▸ Exercise directions:
All the entries need to be quoted exactly, apart from the pictures, which you should drop.
━━ Records for the task
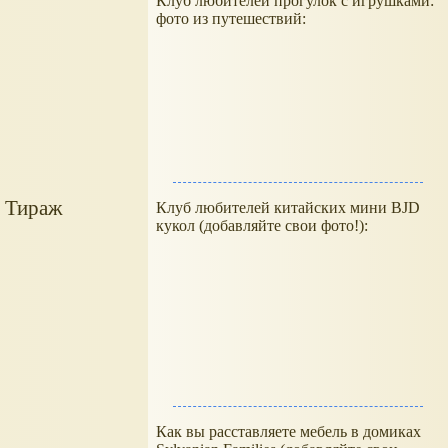
Клуб любителей прогулок с игрушками:
фото из путешествий:
; Тираж
Клуб любителей китайских мини BJD
кукол (добавляйте свои фото!):
Как вы расставляете мебель в домиках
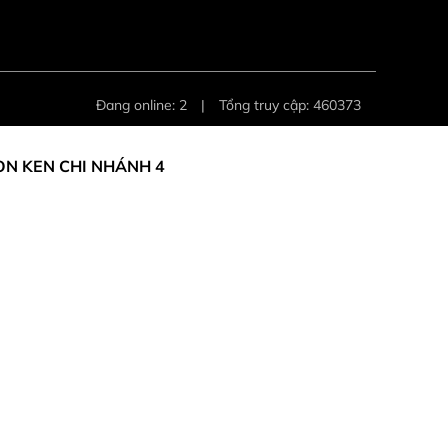
Đang online: 2
|
Tổng truy cập: 460373
ON KEN CHI NHÁNH 4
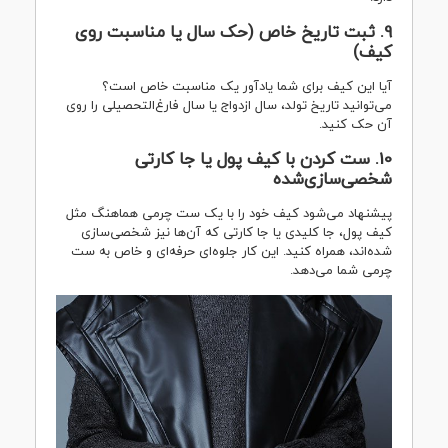
9. ثبت تاریخ خاص (حک سال یا مناسبت روی
کیف)
آیا این کیف برای شما یادآور یک مناسبت خاص است؟
می‌توانید تاریخ تولد، سال ازدواج یا سال فارغ‌التحصیلی را روی
آن حک کنید.
10. ست کردن با کیف پول یا جا کارتی
شخصی‌سازی‌شده
پیشنهاد می‌شود کیف خود را با یک ست چرمی هماهنگ مثل
کیف پول، جا کلیدی یا جا کارتی که آن‌ها نیز شخصی‌سازی
شده‌اند، همراه کنید. این کار جلوه‌ای حرفه‌ای و خاص به ست
چرمی شما می‌دهد.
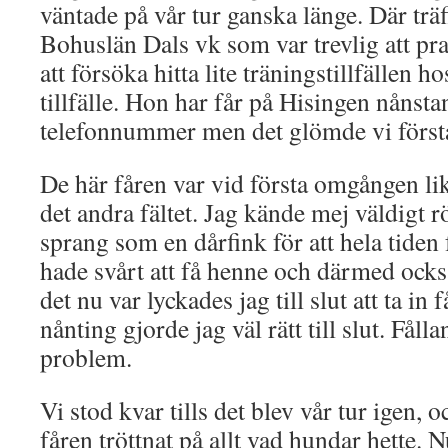
väntade på vår tur ganska länge. Där träff
Bohuslän Dals vk som var trevlig att pr
att försöka hitta lite träningstillfällen 
tillfälle. Hon har får på Hisingen nånsta
telefonnummer men det glömde vi först
De här fåren var vid första omgången li
det andra fältet. Jag kände mej väldigt r
sprang som en dårfink för att hela tide
hade svårt att få henne och därmed ock
det nu var lyckades jag till slut att ta in 
nånting gjorde jag väl rätt till slut. Fåll
problem.
Vi stod kvar tills det blev vår tur igen,
fåren tröttnat på allt vad hundar hette.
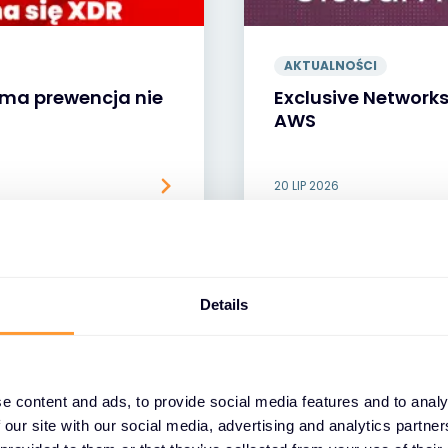
AKTUALNOŚCI
ama prewencja nie
Exclusive Network
AWS
20 LIP 2026
Details
e content and ads, to provide social media features and to analy
 our site with our social media, advertising and analytics partn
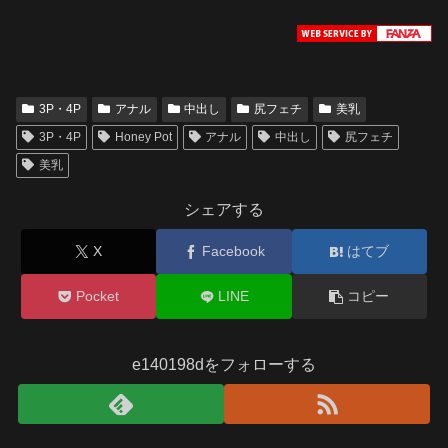
3P・4P
アナル
中出し
尻フェチ
美乳
3P・4P
Honey Pot
アナル
中出し
尻フェチ
美乳
シェアする
X
Facebook
はてブ
Pocket
LINE
コピー
e140198dをフォローする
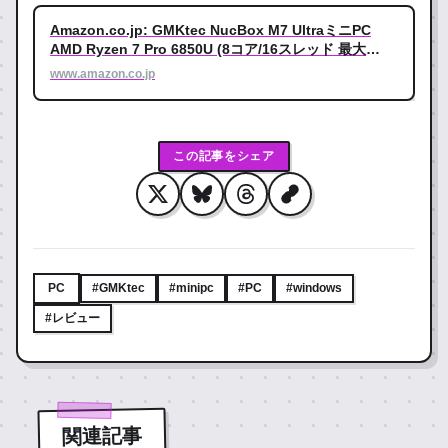
Amazon.co.jp: GMKtec NucBox M7 UltraミニPC
AMD Ryzen 7 Pro 6850U (8コア/16スレッド 最大
4.70GHz) | 16GB DDR5 RAM + 1TB SSD | ミニパソコ
www.amazon.co.jp
ン、Windows 11 Pro、4画面対応8K出力、Oculink接
続、デュアル2.5G LAN、WiFi6 & BT 5.2搭載、コンパ
クト設計 ゲーミング&高性能ミニPC : パソコン・周辺
機器
この記事をシェア
PC
#GMKtec
#minipc
#PC
#windows
#レビュー
関連記事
━━━━
▸ Exercise answer:
Клуб любителей прогулок с игрушками:
фото из путешествий:
; Тираж
Клуб любителей китайских мини BJD
кукол (добавляйте свои фото!):
Как вы расставляете мебель в домиках
Đang online: 2
|
Tổng truy cập: 460373
ON KEN CHI NHÁNH 4
9. ثبت تاریخ خاص (حک سال یا مناسبت روی
کیف)
آیا این کیف برای شما یادآور یک مناسبت خاص است؟
می‌توانید تاریخ تولد، سال ازدواج یا سال فارغ‌التحصیلی را روی
آن حک کنید.
10. ست کردن با کیف پول یا جا کارتی
شخصی‌سازی‌شده
پیشنهاد می‌شود کیف خود را با یک ست چرمی هماهنگ مثل
کیف پول، جا کلیدی یا جا کارتی که آن‌ها نیز شخصی‌سازی
شده‌اند، همراه کنید. این کار جلوه‌ای حرفه‌ای و خاص به ست
چرمی شما می‌دهد.
väntade på vår tur ganska länge. Där träff
Bohuslän Dals vk som var trevlig att pr
att försöka hitta lite träningstillfällen 
tillfälle. Hon har får på Hisingen nånsta
telefonnummer men det glömde vi först
De här fåren var vid första omgången li
det andra fältet. Jag kände mej väldigt r
sprang som en dårfink för att hela tide
hade svårt att få henne och därmed ock
det nu var lyckades jag till slut att ta in 
nånting gjorde jag väl rätt till slut. Fåll
problem.
Vi stod kvar tills det blev vår tur igen,
fåren tröttnat på allt vad hundar hette.
AKTUALNOŚCI
ama prewencja nie
Exclusive Network
AWS
20 LIP 2026
Details
e content and ads, to provide social media features and to analy
 our site with our social media, advertising and analytics partn
3P・4P
アナル
中出し
尻フェチ
美乳
3P・4P
Honey Pot
アナル
中出し
尻フェチ
美乳
シェアする
X
Facebook
はてブ
Pocket
LINE
コピー
e140198dをフォローする
Amazon.co.jp: GMKtec NucBox M7 UltraミニPC
AMD Ryzen 7 Pro 6850U (8コア/16スレッド 最大
4.70GHz) | 16GB DDR5 RAM + 1TB SSD | ミニパソコ
www.amazon.co.jp
ン、Windows 11 Pro、4画面対応8K出力、Oculink接
続、デュアル2.5G LAN、WiFi6 & BT 5.2搭載、コンパ
クト設計 ゲーミング&高性能ミニPC : パソコン・周辺
機器
この記事をシェア
PC
#GMKtec
#minipc
#PC
#windows
#レビュー
関連記事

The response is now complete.